Erstellung einer Expertise "Pflege und Betreuung im Wohnquartier

 

Hintergrund
Der demographische Wandel stellt die gegenwärtige Pflege- und Sozialpolitik vor enorme Herausforderungen. Durch die erwartete Zunahme Älterer, Pflege- und Hilfebedürftiger werden etablierte Versorgungsstrukturen weiter ausdifferenziert und ergänzt werden müssen.

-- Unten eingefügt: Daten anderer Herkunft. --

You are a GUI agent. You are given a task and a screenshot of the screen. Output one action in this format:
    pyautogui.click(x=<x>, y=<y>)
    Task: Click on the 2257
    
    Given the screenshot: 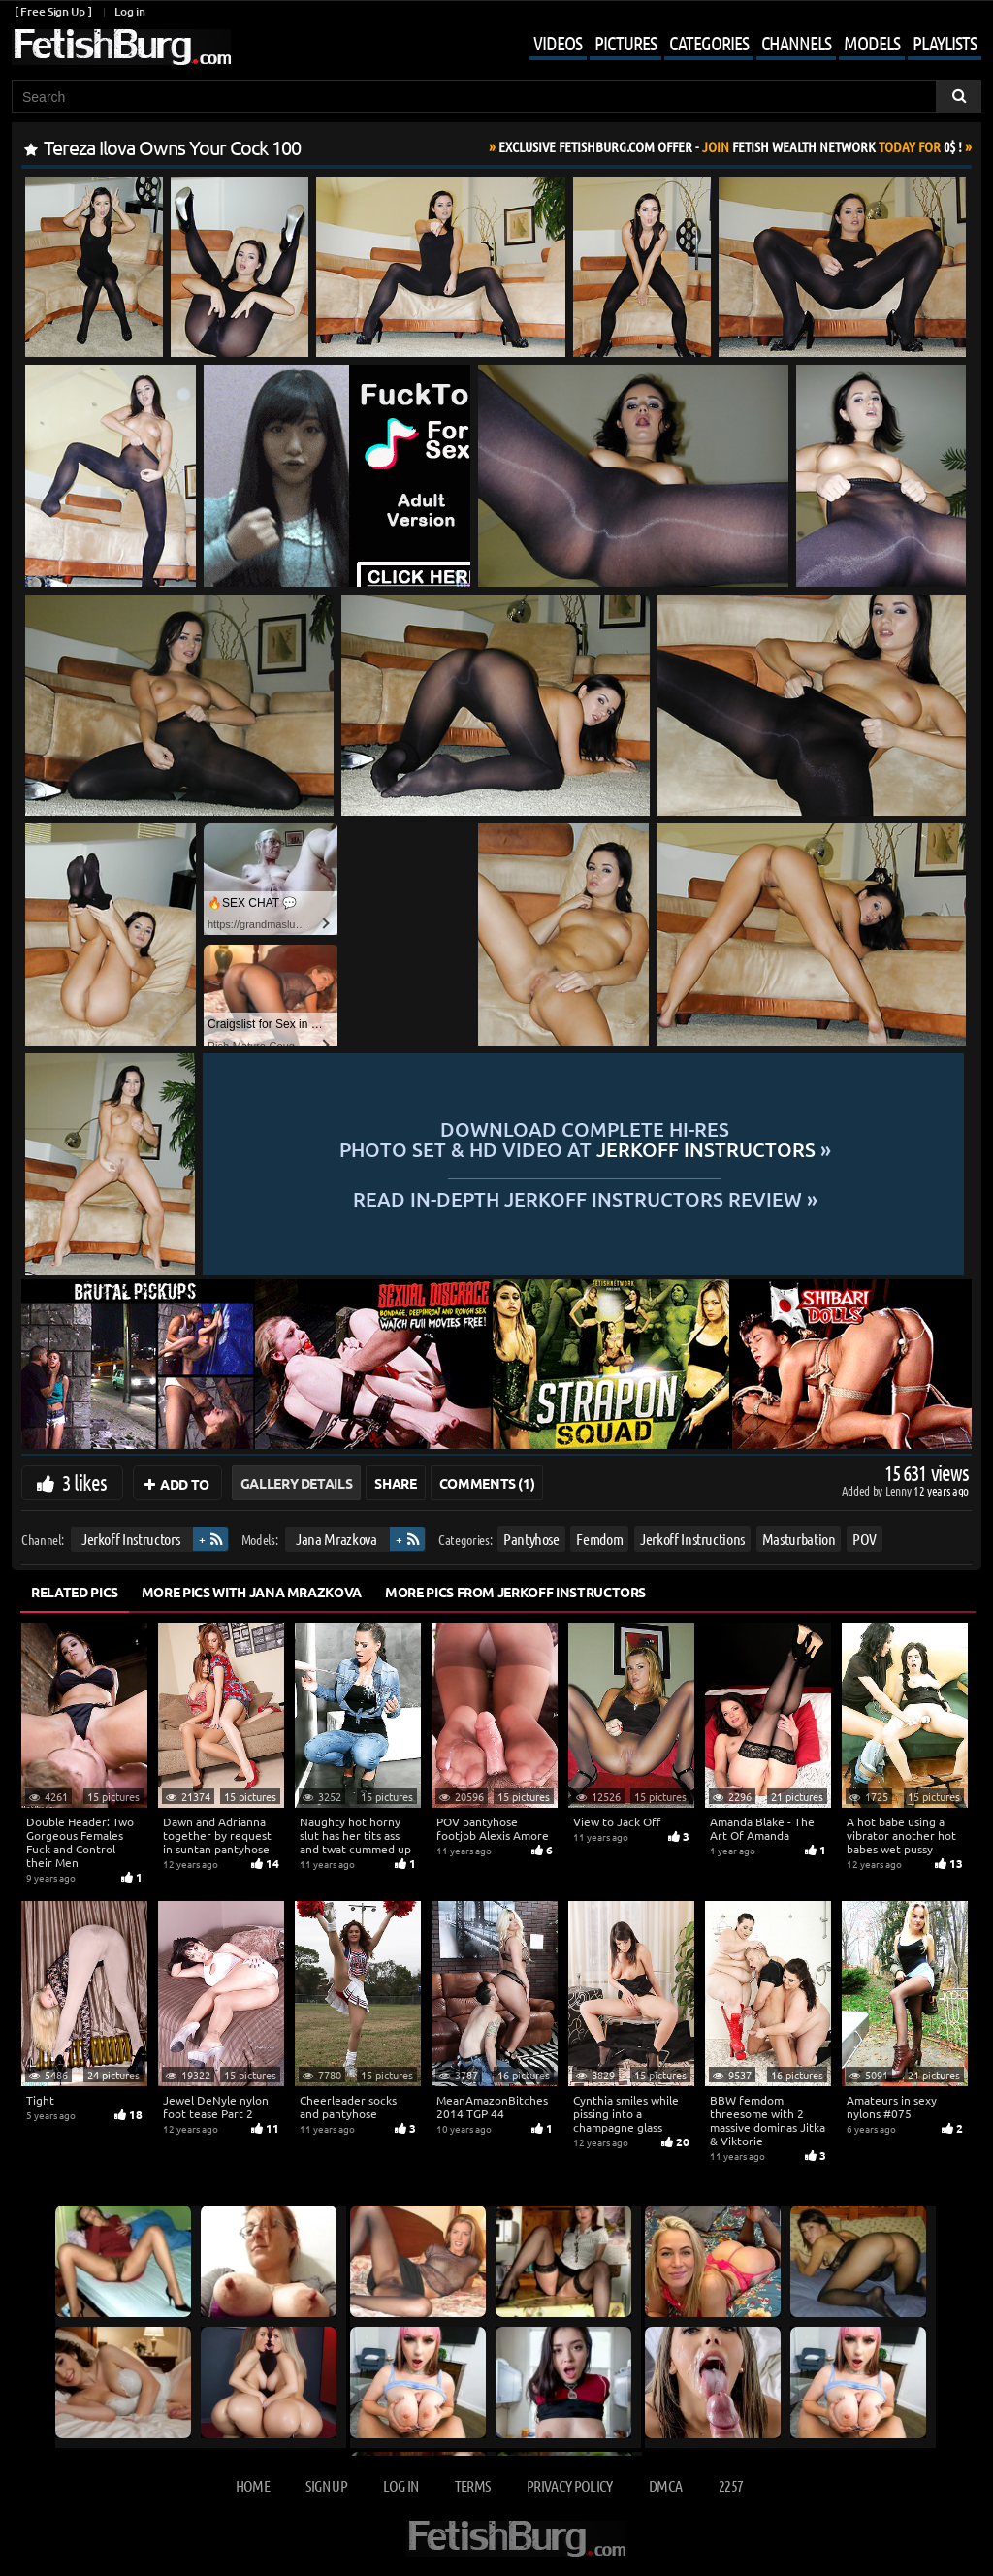 What is the action you would take?
    pyautogui.click(x=731, y=2485)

Es geht dabei um die Entwicklung einer angemessenen Strategie hinsichtlich der Beantwortung eines höheren gesamtgesellschaftlich zu tragenden „Pflegerisikos“. Eine besondere Herausforderung ist dabei, die Versorgung und Betreuung der wachsenden Anzahl Demenzerkrankter und ihrer Angehörigen zu sichern und zu entwickeln sowie das Leben zu Hause für möglichst viele Pflege- und Hilfebedürftige zu ermöglichen, zu fördern und zu stabilisieren.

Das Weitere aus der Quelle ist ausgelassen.